# Coaching question: Power Test...How often!?



## rydbyk (Feb 17, 2010)

Coaches (or those being coached),

It is common for the coach to set your FTP using a 20 minute power test at the beginning of the season or as one is leaving base training.

Lets say your race season is from March to July and you were first tested by your coach in November (about 5 months ago).

How frequently should one be tested in order to ADJUST training FTP wattage numbers to see what your workout intensity should look like?

Are we supposed to just use the same FTP number all season and not test again?
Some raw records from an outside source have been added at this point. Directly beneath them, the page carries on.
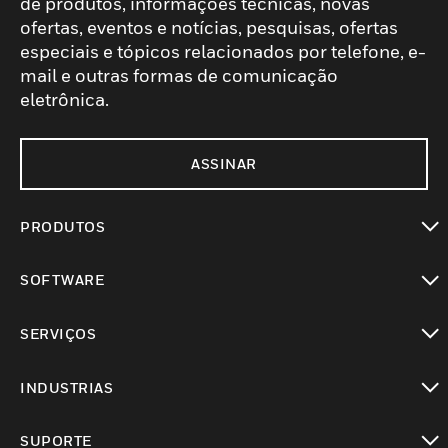
de produtos, informações técnicas, novas
ofertas, eventos e notícias, pesquisas, ofertas
especiais e tópicos relacionados por telefone, e-
mail e outras formas de comunicação
eletrônica.
ASSINAR
PRODUTOS
toggle view
SOFTWARE
toggle view
SERVIÇOS
toggle view
INDUSTRIAS
toggle view
SUPORTE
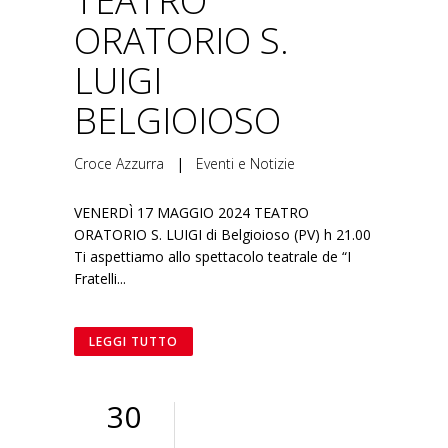
TEATRO
ORATORIO S.
LUIGI
BELGIOIOSO
Croce Azzurra
|
Eventi e Notizie
VENERDÌ 17 MAGGIO 2024 TEATRO
ORATORIO S. LUIGI di Belgioioso (PV) h 21.00
Ti aspettiamo allo spettacolo teatrale de “I
Fratelli...
LEGGI TUTTO
30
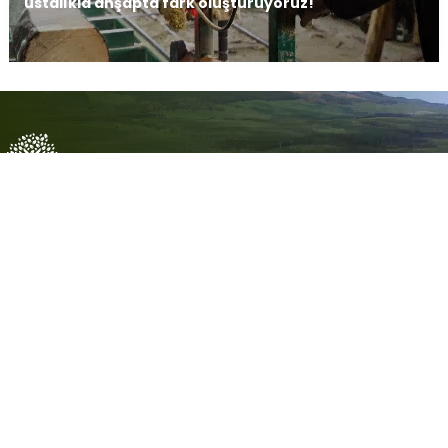
ustalıkla ahşapta fark oluşturuyoruz!
Her Üründe Sürdürülebilirlik, Her
Adımda Gelecek!
Sürdürülebilir üretim anlayışımızla, doğal
kaynakları verimli kullanarak çevre dostu ve uzun
ömürlü ürünler üretiyoruz. Gelecek için
taahhüdümüz, daha yeşil bir dünya oluşturmaktır!
Yüksek Kalite Üretim
Yüksek Verimlilik, Üstün Kalite
Doğal Kaynaklarla,
Teknolojiyi Birleştiren Üretim
Fuat Sönmez Orman Ürünleri olarak,
gelişmiş üretim süreçleri ile yüksek
verimlilik ve üstün kaliteyi bir araya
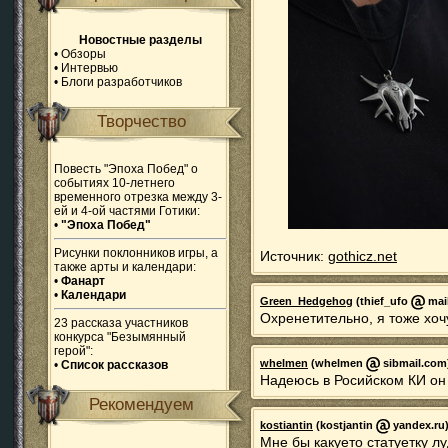
Новостные разделы
•
Обзоры
•
Интервью
•
Блоги разработчиков
Творчество
Повесть "Эпоха Побед" о
событиях 10-летнего
временного отрезка между 3-
ей и 4-ой частями Готики:
•
"Эпоха Побед"
Рисунки поклонников игры, а
Источник:
gothicz.net
также арты и календари:
•
Фанарт
•
Календари
Green_Hedgehog
(thief_ufo
mail
Охренетительно, я тоже хоч
23 рассказа участников
конкурса "Безымянный
герой":
whelmen
(whelmen
sibmail.com)
•
Список рассказов
Надеюсь в Росийском КИ он 
Рекомендуем
kostiantin
(kostjantin
yandex.ru)
Мне бы какуето статуетку л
I am still using my original FTP numbers from 5 months ago when I was tested and had no power in the legs. I am pretty sure I have gotten stronger/faster.

Thoughts?

Thanks in advance.


----------



## Carverbiker (Mar 6, 2013)

Not a coach, but being coached

My program starts out with the same numbers as last tested. Probably high but since doing lots of low intensity work not that big of a deal. I am tested in Base 3 (friel based) during recovery week (2 on/1off) and again during the second round of Base 3 so for me three weeks apart. I don't typcally see much change but some as I get used to higher intensity work. The next test is after the final week of the build phase during recovery week. I only have one build but I would think you would want to test after each build if you have more.

So yes I think it would be time to test if you have not tested in 5 months. Just make sure you are rested.


----------



## iliveonnitro (Feb 19, 2006)

It depends (great answer, huh?). If the person is a new rider, I will test them monthly because their gains are usually more rapid in the beginning. More experienced riders are usually every 6-8 weeks, depending on where they are in their plan. 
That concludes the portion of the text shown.